Temperatures are expected to tick upwards into the evening, according to forecasts.

Weather service meteorologist Steinbugl said there could be remaining icy spots on roads through the day.

"Still be on the lookout (while driving)," Steinbugl said.


Update, noon: After a sleet-filled morning, temperatures are creeping above freezing in Lancaster County.

Lancaster County Wide Communications received reports of 24 vehicle accidents from 7 a.m. to noon. 

When sleet started falling, roads were "pretty slick," according to Scott Tanguy, manager of the Pennsylvania Department of Transportation's maintenance center in Lancaster County.

Millersville University's Weather Information Center recorded just under 0.3 inches of precipitation from 7 a.m. to noon.

"For the most part, everything is wet now," Tanguy said just before noon, adding there are a few isolated icy spots.

PennDOT trucks started spreading material overnight and continued as freezing rain fell, he said.

MU weather center director Eric Horst said mostly plain rain is likely through the afternoon due to temperatures rising above freezing and solar radiation through the clouds.

Temperatures might hover around freezing overnight, and untreated surfaces may refreeze, Horst said.

Horst said Wednesday should be windy and cool.

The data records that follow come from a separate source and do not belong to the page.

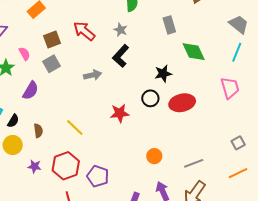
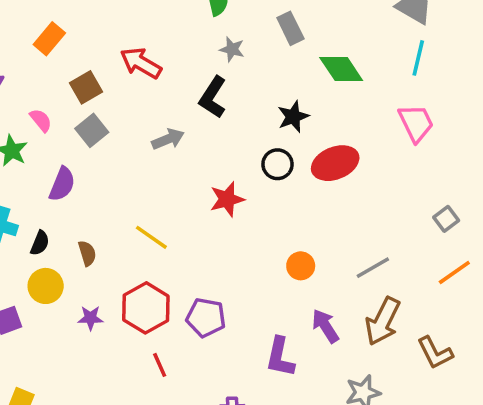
gray star: (121, 30) -> (232, 49), moved

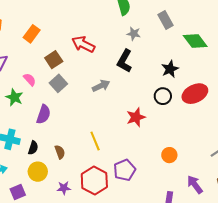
yellow line: (151, 237) -> (95, 141), turned 36
orange circle: (301, 266) -> (169, 155), moved
purple pentagon: (206, 318) -> (125, 170), moved, turned -30

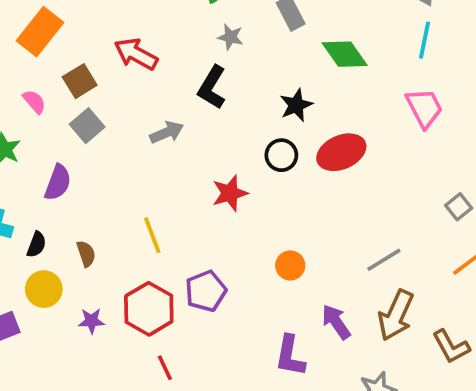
orange rectangle: (32, 34) -> (40, 32), size x1.4
pink semicircle: (30, 79) -> (34, 102), moved

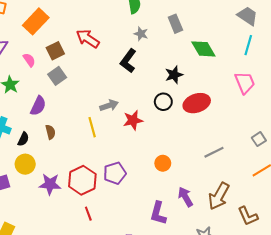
gray arrow: (167, 132) -> (109, 105), moved
yellow line: (152, 235) -> (92, 127), moved
brown semicircle: (86, 254) -> (50, 132), moved
gray line: (384, 260) -> (214, 152), moved
purple star: (92, 321) -> (50, 184), size x1.5

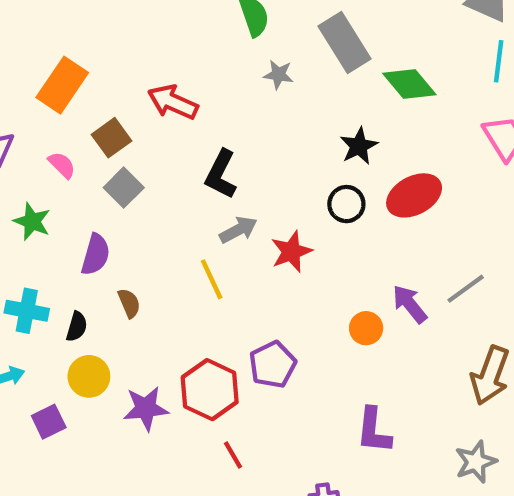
gray rectangle: (175, 24) -> (345, 43), size x1.5
black L-shape: (128, 61) -> (221, 174), moved
purple arrow: (185, 197) -> (410, 304), moved

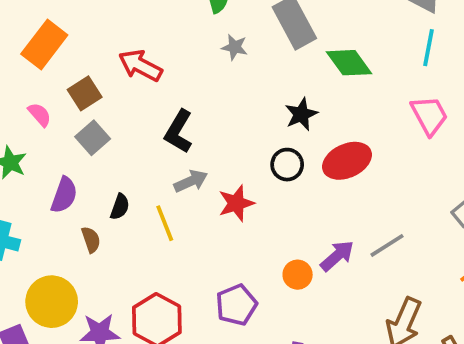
purple arrow: (410, 304) -> (337, 256), turned 84
black semicircle: (77, 327) -> (120, 207), moved
purple pentagon: (273, 365) -> (236, 305), moved
yellow circle: (89, 376) -> (52, 302), size x1.4

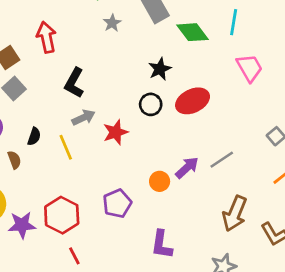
gray star: (235, 47) -> (112, 23), turned 30
cyan line: (429, 48) -> (234, 22), moved
red arrow: (140, 65) -> (46, 37), turned 52

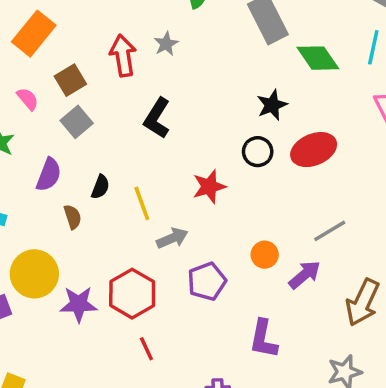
gray star: (112, 23) -> (166, 44), moved
gray arrow: (83, 117) -> (172, 238), moved
gray line: (222, 160) -> (330, 231), moved
purple arrow: (187, 168) -> (305, 275), moved

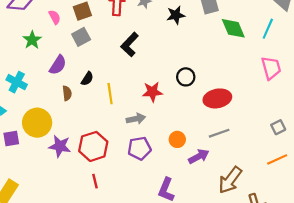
black star: (272, 105) -> (176, 15), moved
red ellipse: (314, 150) -> (217, 98), moved
gray arrow: (172, 238) -> (136, 119), moved

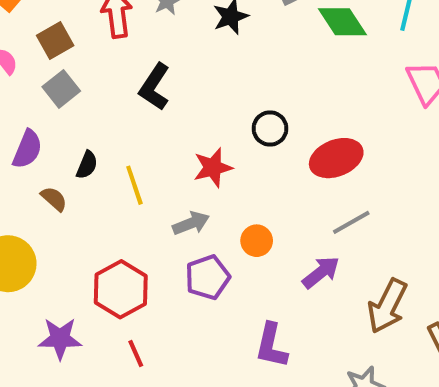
brown semicircle: (67, 93) -> (54, 199), turned -32
orange circle: (177, 139) -> (257, 241), moved
purple star: (60, 146) -> (60, 339), moved

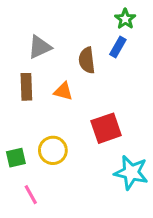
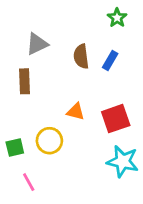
blue rectangle: (118, 47) -> (110, 61), moved
orange triangle: (63, 91) -> (76, 112), moved
red square: (106, 128) -> (116, 119), moved

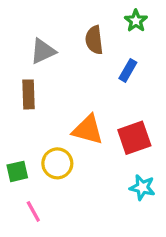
brown semicircle: (81, 56) -> (94, 40), moved
orange triangle: (76, 112) -> (88, 130), size x1.5
cyan star: (123, 161) -> (142, 187), size x0.7

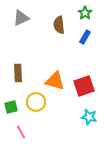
gray triangle: (43, 51) -> (21, 18), moved
blue rectangle: (128, 70) -> (85, 37), moved
brown rectangle: (29, 94) -> (18, 73), moved

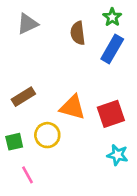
blue rectangle: (85, 37) -> (112, 49), size x1.5
brown rectangle: (18, 73) -> (23, 97), turned 60

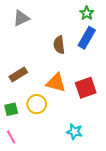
brown semicircle: (78, 33) -> (59, 45), moved
cyan star: (118, 155) -> (74, 132), moved
pink line: (27, 175) -> (11, 137), moved

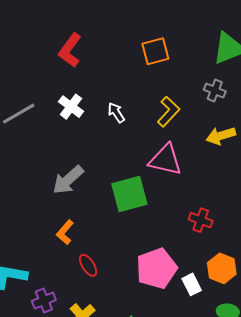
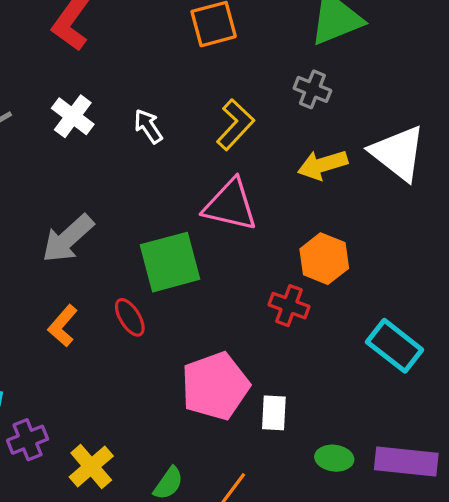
red ellipse: (88, 265) -> (130, 317), moved
orange hexagon: (222, 268) -> (324, 259), moved
white rectangle: (192, 284) -> (274, 413), turned 30

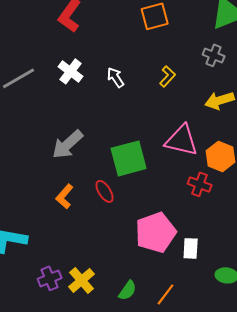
yellow L-shape: (235, 125) -> (168, 76), size x0.7
pink triangle: (230, 205) -> (182, 140), moved
purple cross: (28, 440) -> (50, 278), moved

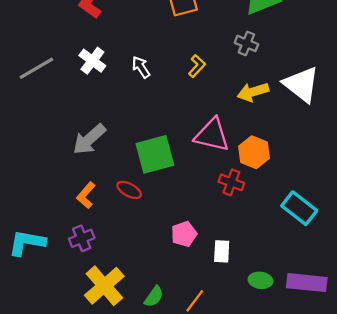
red ellipse: (105, 191) -> (129, 190), turned -30
pink pentagon: (156, 232) -> (184, 234), size x0.6
purple cross: (50, 278) -> (82, 238), moved
yellow cross: (82, 280) -> (104, 286), size x1.4

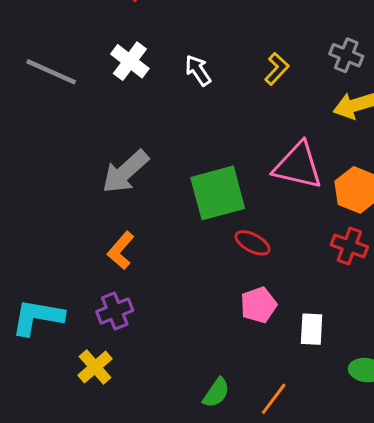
gray cross: (246, 43) -> (346, 55), moved
gray line: (36, 68) -> (51, 72), turned 54
red cross: (231, 182) -> (349, 246), moved
red ellipse: (129, 190) -> (253, 243), moved
yellow cross: (104, 286) -> (95, 367), moved, size x0.6

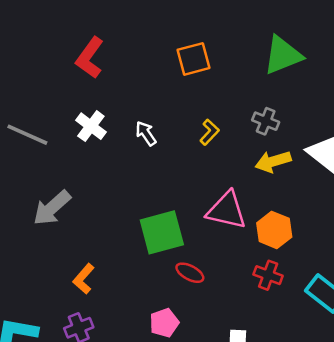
gray arrow: (125, 172) -> (52, 208), moved
pink pentagon: (259, 305) -> (164, 323), moved

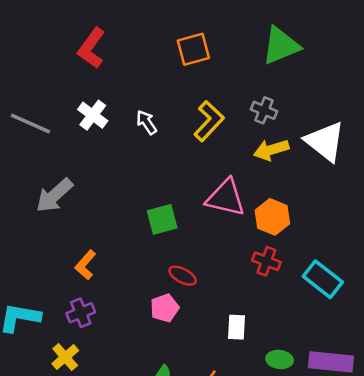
yellow L-shape: (209, 132) -> (209, 121), size x1.6
green square: (162, 232) -> (162, 219), size x0.7
red ellipse: (190, 273) -> (183, 276), moved

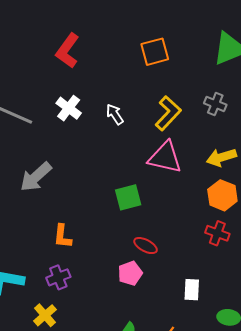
yellow arrow: (271, 150) -> (221, 157), moved
pink triangle: (226, 198) -> (165, 157), moved
orange L-shape: (86, 265) -> (62, 236), turned -35

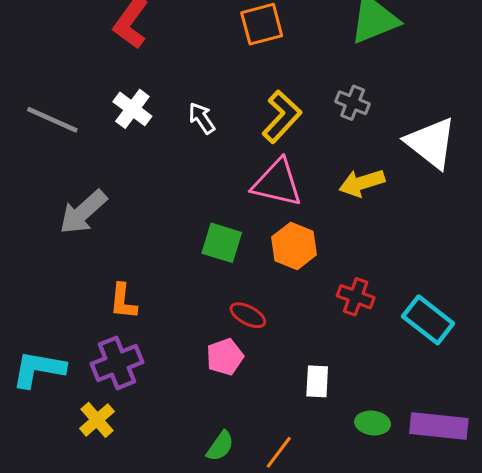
orange hexagon: (222, 195) -> (294, 246), moved
green square: (128, 197) -> (222, 243), turned 32
purple cross: (58, 277) -> (117, 363), size x1.4

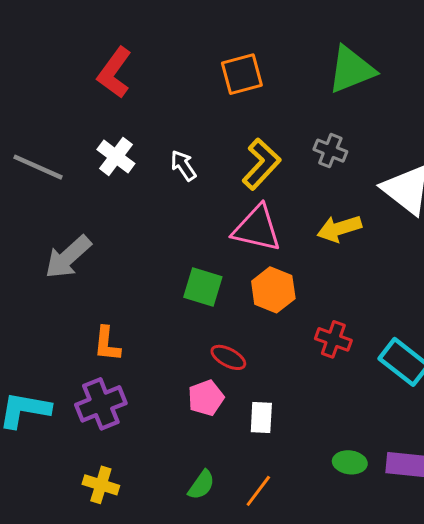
white rectangle: (317, 381) -> (261, 417), moved
yellow cross: (97, 420) -> (101, 485), moved, turned -32

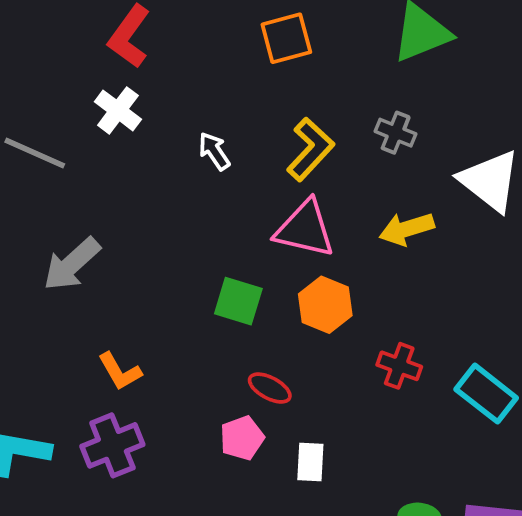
white cross: (116, 157) -> (118, 110), moved
orange L-shape: (107, 344) -> (120, 371), turned -36

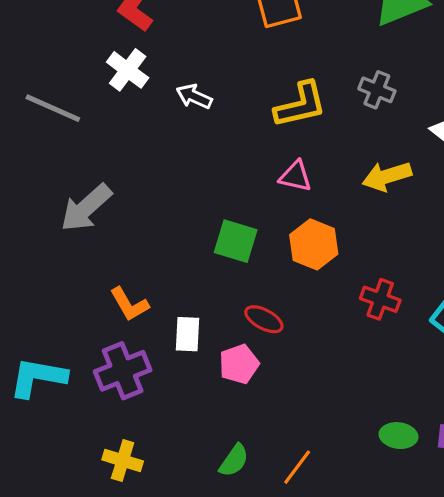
yellow L-shape: (310, 149) -> (300, 105), turned 34
white arrow: (214, 151) -> (194, 96), moved, turned -32
pink triangle: (305, 229) -> (295, 176), size x0.6
white rectangle: (310, 462) -> (187, 334), moved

Thursday and Friday should be milder with temperatures in the 40s.

Then there are two more winter threats: possible light snow Saturday morning and a more significant snow Sunday, he said.


Tuesday morning: After little snow overnight, forecasters warn of an icy mix through the morning in Lancaster County.

The speed limit has been restricted to 45 mph on major Lancaster County roads: routes 283, 30, 222, 30 and 340, according to the Pennsylvania Department of Transportation. 

Millersville University meteorologist Eric Horst said in a tweet early Tuesday that the brunt of the storm will hit between 7 a.m. and 10 p.m.

The 16 public Lancaster County school districts announced closures for the day.

Precipitation should resume as an icy mix and transition to mainly freezing rain into midday, Horst said. Untreated surfaces could get slick.

"Be careful out there!" Horst said.

A winter storm warning from the National Weather Service is in effect through 4 p.m.

The warning says dangerous travel, power outages and tree damage are likely due to ice. Ice accumulation around a tenth of an inch is possible.

Temperatures are expected to rise slowly during the day. The icy mix should change to plain rain when temperatures get past freezing.

AccuWeather forecasts temperatures around 32 through midmorning, slowly rising to the mid-30s by midday and getting to the upper 30s by the evening.